Caspar Schwenckfeld (1489-1561) was yet another Catholic priest who lost his mooring during turbulent times – in this case, the Reformation era. Born in Ossig, Silesia, to noble parents, he started university in Cologne in 1505, but after two years moved on to the university at Frankfurt on the Oder. After another year or two, he became adviser to successive dukes of Leignitz, the small German state in which he found himself. Reading Luther’s works, Fr Schwenckfeld soon identified with the Reformation, but broke with Luther over the Eucharist. Rejecting his former mentor’s views on the Sacrament, he held that its reception was a purely spiritual eating of the Body of Christ.
Continuing to develop new beliefs, he rejected infant baptism, came to hold that Jesus was becoming “evermore God”, and condemned oaths and most forms of government authority. Leaving Leignitz in 1529 to avoid causing his duke further embarrassment, Schwenckfeld continued to publish new doctrinal ideas, only to have them routinely condemned by Luther and other Reformers.
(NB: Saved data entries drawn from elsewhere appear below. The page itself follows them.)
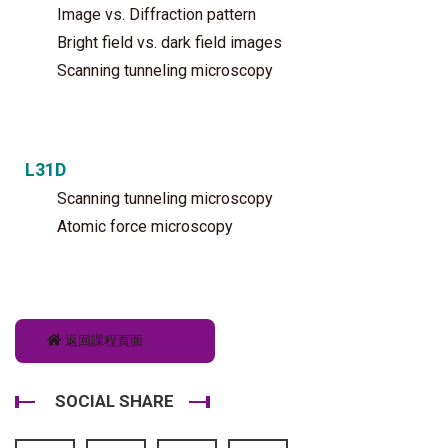
Image vs. Diffraction pattern
Bright field vs. dark field images
Scanning tunneling microscopy
L31D
Scanning tunneling microscopy
Atomic force microscopy
返回課程頁面
SOCIAL SHARE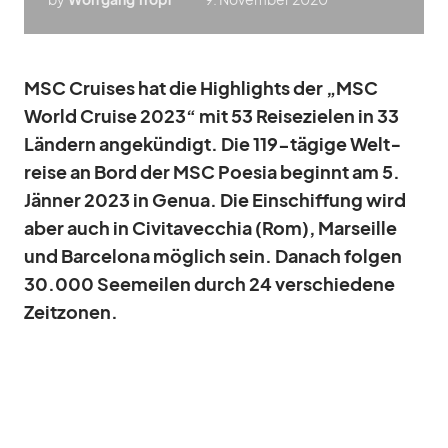
MSC Crui­ses hat die High­lights der „MSC
World Cruise 2023“ mit 53 Rei­se­zie­len in 33
Län­dern an­ge­kün­digt. Die 119-tä­gige Welt­
reise an Bord der MSC Poe­sia be­ginnt am 5.
Jän­ner 2023 in Ge­nua. Die Ein­schif­fung wird
aber auch in Ci­vi­ta­vec­chia (Rom), Mar­seille
und Bar­ce­lona mög­lich sein. Da­nach fol­gen
30.000 See­mei­len durch 24 ver­schie­dene
Zeit­zo­nen.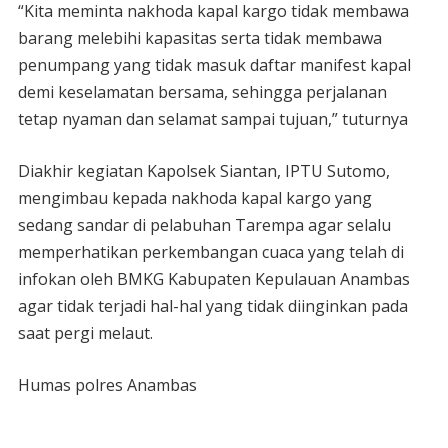
“Kita meminta nakhoda kapal kargo tidak membawa
barang melebihi kapasitas serta tidak membawa
penumpang yang tidak masuk daftar manifest kapal
demi keselamatan bersama, sehingga perjalanan
tetap nyaman dan selamat sampai tujuan,” tuturnya
Diakhir kegiatan Kapolsek Siantan, IPTU Sutomo,
mengimbau kepada nakhoda kapal kargo yang
sedang sandar di pelabuhan Tarempa agar selalu
memperhatikan perkembangan cuaca yang telah di
infokan oleh BMKG Kabupaten Kepulauan Anambas
agar tidak terjadi hal-hal yang tidak diinginkan pada
saat pergi melaut.
Humas polres Anambas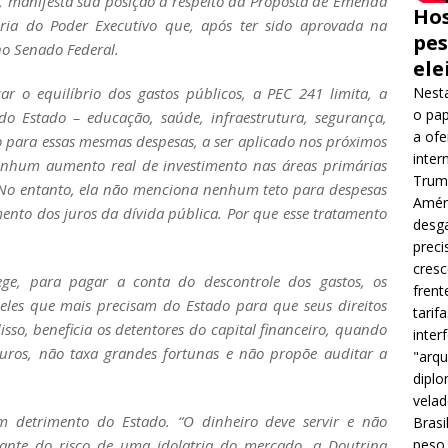
, manifesta sua posição a respeito da Proposta de Emenda
Hos
oria do Poder Executivo que, após ter sido aprovada na
pes
no Senado Federal.
ele
Nesta
r o equilíbrio dos gastos públicos, a PEC 241 limita, a
o pap
do Estado – educação, saúde, infraestrutura, segurança,
a ofe
o para essas mesmas despesas, a ser aplicado nos próximos
inter
 nenhum aumento real de investimento nas áreas primárias
Trump
 No entanto, ela não menciona nenhum teto para despesas
Améri
ento dos juros da dívida pública. Por que esse tratamento
desga
preci
cres
lege, para pagar a conta do descontrole dos gastos, os
frent
ueles que mais precisam do Estado para que seus direitos
tarif
isso, beneficia os detentores do capital financeiro, quando
inter
uros, não taxa grandes fortunas e não propõe auditar a
"arqu
diplo
velad
 detrimento do Estado. “O dinheiro deve servir e não
Brasi
peso 
Diante do risco de uma idolatria do mercado, a Doutrina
In time, he came to reject the idea of an “outward Church” in favour of inner spiritual renewal. Nevertheless, in his lifetime he was seen as pursuing a “middle way” between the “Magisterial Reformers”, such as Luther, Calvin and Zwingli, and the Anabaptists.
Despite his rejection of Church structures, groups of followers developed around his writings. Persecuted in Germany, they began emigrating to Philadelphia. Most of the Schwenckfelders in the world today are in that area, organised in five churches. Probably the best – if not the only – known Schwenckfelder in American history was Richard Schweiker, Ronald Reagan’s putative vice president nominee in his unsuccessful 1976 bid. After Reagan’s 1980 victory. Schweiker served two years as US secretary of health and human services.
Today’s Schwenckfelders do not share all of their founder’s beliefs – especially regarding churches.